NAP (davunetide) is a novel neuroprotective compound with mechanism of action that appears to involve microtubule (MT) stabilization and repair. To evaluate, for the first time, the impact of NAP on axonal transport in vivo and to translate it to neuroprotection in a severe neurodegeneration, the SOD1-G93A mouse model for amyotrophic lateral sclerosis (ALS) was used. Manganese-enhanced magnetic resonance imaging (MRI), estimating axonal transport rates, revealed a significant reduction of the anterograde axonal transport in the ALS mice compared to healthy control mice. Acute NAP treatment normalized axonal transport rates in these ALS mice. Tau hyperphosphorylation, associated with MT dysfunction and defective axonal transport, was discovered in the brains of the ALS mice and was significantly reduced by chronic NAP treatment. Furthermore, in healthy wild type (WT) mice, NAP reversed axonal transport disruption by colchicine, suggesting drug-dependent protection against axonal transport impairment through stabilization of the neuronal MT network. Histochemical analysis showed that chronic NAP treatment significantly protected spinal cord motor neurons against ALS-like pathology. Sequential MRI measurements, correlating brain structure with ALS disease progression, revealed a significant damage to the ventral tegmental area (VTA), indicative of impairments to the dopaminergic pathways relative to healthy controls. Chronic daily NAP treatment of the SOD1-G93A mice, initiated close to disease onset, delayed degeneration of the trigeminal, facial and hypoglossal motor nuclei as was significantly apparent at days 90-100 and further protected the VTA throughout life. Importantly, protection of the VTA was significantly correlated with longevity and overall, NAP treatment significantly prolonged life span in the ALS mice.

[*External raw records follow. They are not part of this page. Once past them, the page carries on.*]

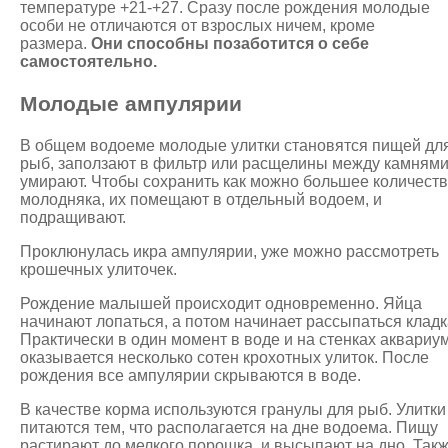
температуре +21-+27. Сразу после рождения молодые
особи не отличаются от взрослых ничем, кроме
размера.
Они способны позаботится о себе
самостоятельно.
Молодые ампулярии
В общем водоеме молодые улитки становятся пищей дл
рыб, заползают в фильтр или расщелины между камнями
умирают. Чтобы сохранить как можно большее количест
молодняка, их помещают в отдельный водоем, и
подращивают.
Проклюнулась икра ампулярии, уже можно рассмотреть
крошечных улиточек.
Рождение малышей происходит одновременно. Яйца
начинают лопаться, а потом начинает рассыпаться кладк
Практически в один момент в воде и на стенках аквариу
оказывается несколько сотен крохотных улиток. После
рождения все ампулярии скрываются в воде.
В качестве корма используются гранулы для рыб. Улитки
питаются тем, что располагается на дне водоема. Пищу
растирают до мелкого порошка, и высыпают на дно. Так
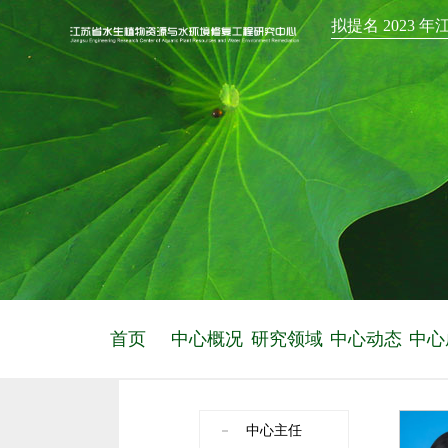
拟提名 2023
首页
中心概况
研究领域
中心动态
中心
中心主任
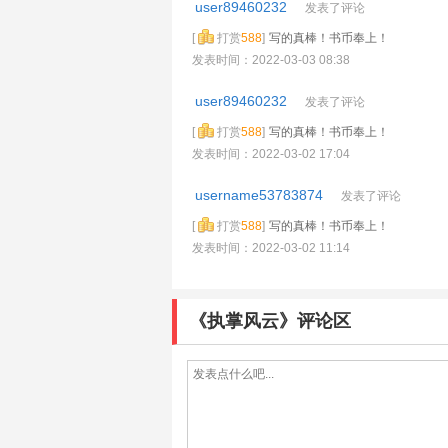
user89460232
发表了评论
[
打赏
588
]
写的真棒！书币奉上！
发表时间：2022-03-03 08:38
user89460232
发表了评论
[
打赏
588
]
写的真棒！书币奉上！
发表时间：2022-03-02 17:04
username53783874
发表了评论
[
打赏
588
]
写的真棒！书币奉上！
发表时间：2022-03-02 11:14
《执掌风云》评论区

D-NAP prophylactic treatment in the SOD mutant mouse model of amyotrophic lateral sclerosis: review of discovery and treatment of tauopathy.

Davunetide (NAP) is a leading drug candidate being tested against tauopathy. Davunetide is an eight-amino-acid peptide fragment derived by structure-activity studies from activity-dependent neuroprotective protein, activity-dependent neuroprotective protein (ADNP). ADNP is essential for brain formation. ADNP haploinsufficiency in mice results in tauopathy and cognitive deficits ameliorated by davunetide treatment. This article summarizes in brief recent reviews about NAP protection against tauopathy including the all D-amino acid analogue-D-NAP (AL-408). D-NAP was discovered to have similar neuroprotective functions to NAP in vitro. Here, D-NAP was tested as prophylactic as well as therapeutic treatment for amytrophic lateral sclerosis (ALS) in the widely used TgN(SOD1-G93A)1Gur transgenic mouse model. Results showed D-NAP-associated prophylactic protection, thus daily treatment starting from day 2 of age resulted in a prolonged life course in the D-NAP-treated mice, which was coupled to a significant decrease in tau hyperphosphorylation. These studies correlate protection against tau hyperphosphorylation and longevity in a severe model of ALS-like motor impairment and early mortality. NAP is a first-in-class drug candidate/investigation compound providing neuroprotection coupled to inhibition of tau pathology. D-NAP (AL-408) is a pipeline product.